Posts Tagged ‘Atheist’

I Ask Jesus to Come to Me

“Please Prove Me Wrong” says “Dawkinswatch“.

So far, Dawkinswatch has been demonstrating ignorance of evolution, and claiming that Richard Dawkins is a communist (I don’t know if he ever backed up this claim) and a closeted New Ager.

I reckon that most of these claims don’t really need refutation, but the invitation to ask God to come to me was tempting. I don’t have loads of friends, and I do imagine it would be very comforting. Most importantly, I wouldn’t mind being immortal and having eternal life.

So…

And I didn’t achieve squat. Not a voice, not a feeling of love, not even a presence. Maybe I’m just not as likely to have the psychological conditions for a revelation? Perhaps I’m not sleep deprived enough?

Doubt that Dawkinswatch will be satisfied…

And sorry if the Tchaikovsky wasn’t loud enough to hear…

I Am Atheist Enough For the Infidel/Teddy Bear Challenge

First off…

The Infidel Challenge, started by Thrawn…

“Today is National AIDS Day, apparently, and to celebrate I have decided to issue a challenge to all non-Muslims. The challenge is this: create a horribly drawn image of Islam’s prophet Mohammad, and display it in a public area. Yes, the Internet counts.”

http://rdthrawn.wordpress.com/2007/12/01/are-you-atheist-enough-for-the-infidel-challenge/

Well, Thrawn… I’m Atheist enough.mo.jpg

Now, I as well would also like to announce the Teddy Bear Challenge. All that it entails is naming a teddy bear Mohammad, and saying so publicly. Yes, the internet counts. Include a picture if you like.

The point of this? No, I’m not obsessive over insulting Islam. I have a few Muslim friends… but if I want to insult Islam, it’s my right to insult Islam. If that teacher who was jailed had the intention of insulting Islam, it should be her right to insult Islam. The point of this is not to insult Islam… it’s insulting the ignunce that accompanies religiosity. In theory, if you aren’t too blinded by your faith, you shouldn’t take offense to this.

I have named a teddy bear Mohammad.

EDIT: If you don’t own a teddy bear you can go out and buy one, or name some other random stuffed animal Mohammad.

I Am Great

Egotistic, yes. But come on… It’s good for my self-esteem. You wouldn’t want to take away my self-esteem, would you? That would be politically incorrect!

But why am I great?

I’m fourteen years old.

It all started… Two weeks ago on a Saturday evening in New York City. I was attending a CFI conference called The Secular Society and Its Enemies which Richard Dawkins, my personal hero, just so happened to be speaking at. He wanted to have dinner with all the students who were group leaders of a CFI-On Campus group so that he could learn more about their activities, and since I just so happen to be a group leader of a CFI-On Campus group, I got the excellent privilege of eating dinner with him and sitting at the same table…

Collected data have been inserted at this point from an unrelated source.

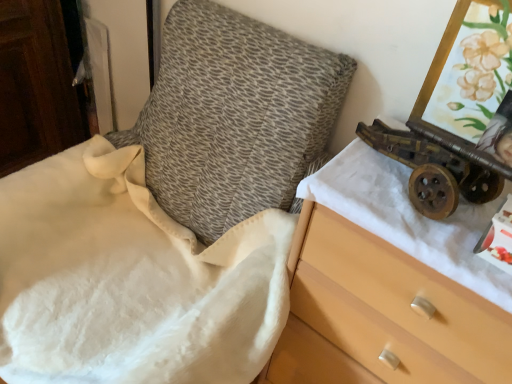 Question: Is wooden drawer at right not close to wooden chest of drawers at right?

Choices:
 (A) no
 (B) yes

Answer: (A)

Question: Considering the relative sizes of wooden drawer at right and wooden chest of drawers at right in the image provided, is wooden drawer at right taller than wooden chest of drawers at right?

Choices:
 (A) yes
 (B) no

Answer: (A)

Question: From a real-world perspective, is wooden drawer at right over wooden chest of drawers at right?

Choices:
 (A) no
 (B) yes

Answer: (B)

Question: Does wooden drawer at right appear on the left side of wooden chest of drawers at right?

Choices:
 (A) no
 (B) yes

Answer: (B)

Question: From the image's perspective, is wooden drawer at right located beneath wooden chest of drawers at right?

Choices:
 (A) no
 (B) yes

Answer: (A)

Question: Does wooden drawer at right have a greater width compared to wooden chest of drawers at right?

Choices:
 (A) no
 (B) yes

Answer: (B)

Question: Can you confirm if wooden chest of drawers at right is shorter than rusty metal cannon at right?

Choices:
 (A) yes
 (B) no

Answer: (B)

Question: Is wooden chest of drawers at right outside rusty metal cannon at right?

Choices:
 (A) no
 (B) yes

Answer: (B)

Question: Is wooden chest of drawers at right placed right next to rusty metal cannon at right?

Choices:
 (A) no
 (B) yes

Answer: (A)

Question: Is wooden chest of drawers at right positioned before rusty metal cannon at right?

Choices:
 (A) yes
 (B) no

Answer: (A)

Question: Does wooden chest of drawers at right have a greater height compared to rusty metal cannon at right?

Choices:
 (A) no
 (B) yes

Answer: (B)

Question: Is wooden chest of drawers at right not near rusty metal cannon at right?

Choices:
 (A) no
 (B) yes

Answer: (A)

Question: Can you see rusty metal cannon at right touching wooden chest of drawers at right?

Choices:
 (A) no
 (B) yes

Answer: (A)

In fact, he wanted my seat so he kicked me out and let me sit across from him…

Anyway, we helped him pick his meal (he got some kind of fish that was served with rice and peas and carrots) and then he toasted us… or did he toast us first and then? Nah… He ordered, then toasted us… Yeah.

So, we were taking turns standing and talking about the activities on our campuses and the challenges we faced…

And I stood up…

And I talked about how I’m starting one at a high school (I was the only high school student there)…

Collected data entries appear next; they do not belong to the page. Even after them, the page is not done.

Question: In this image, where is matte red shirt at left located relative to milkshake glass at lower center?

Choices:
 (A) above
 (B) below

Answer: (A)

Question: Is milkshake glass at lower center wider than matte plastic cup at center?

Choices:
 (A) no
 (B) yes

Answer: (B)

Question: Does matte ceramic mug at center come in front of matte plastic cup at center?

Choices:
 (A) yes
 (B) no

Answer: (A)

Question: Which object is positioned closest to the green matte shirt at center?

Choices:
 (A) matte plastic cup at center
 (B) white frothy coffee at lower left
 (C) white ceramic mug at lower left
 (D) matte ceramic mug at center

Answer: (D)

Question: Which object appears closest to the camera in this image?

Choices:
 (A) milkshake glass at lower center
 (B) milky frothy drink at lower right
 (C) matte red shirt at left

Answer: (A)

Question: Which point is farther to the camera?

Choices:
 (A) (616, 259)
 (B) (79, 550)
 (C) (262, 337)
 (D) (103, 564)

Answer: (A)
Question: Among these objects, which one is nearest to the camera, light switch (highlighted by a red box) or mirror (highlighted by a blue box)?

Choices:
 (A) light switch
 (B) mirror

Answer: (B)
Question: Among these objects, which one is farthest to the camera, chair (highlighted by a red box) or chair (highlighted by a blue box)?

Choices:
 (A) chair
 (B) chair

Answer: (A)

And he took interest somewhat, asked what age range high school was. I said 14-18. He asked me how old I was… and… I said fourteen. I must’ve left an impression, because when I e-mailed him this Monday he said this:

“Oh my, what a truly delightful letter. Splendid (I kind of used the adjective splendid about five times in the letter), even! Thank you so very much for writing it. It is a joy to me that you like Unweaving the Rainbow so much and that it has helped to make you happy.


I think you must have realised how impressed I was, when I learned that you were fourteen. When you stood up to speak to the company about your work at your high school, I assumed that you must be a university undergraduate who had visited old her high school to give them a talk and persuade them to start a secular group. I thought that was a fine thing to do. Then it became clear that you were not a university student at all, but still at your high school. I asked you how old you were, expecting you to say 18, and about to leave for university. When you said FOURTEEN, I was bowled over, and I think I said something to that effect. If you carry on at your present rate, you are certainly going to make your mark in the world. If there is anything I can do to help you, please let me know.”

Now, I don’t mean to brag… but that’s why I’m great.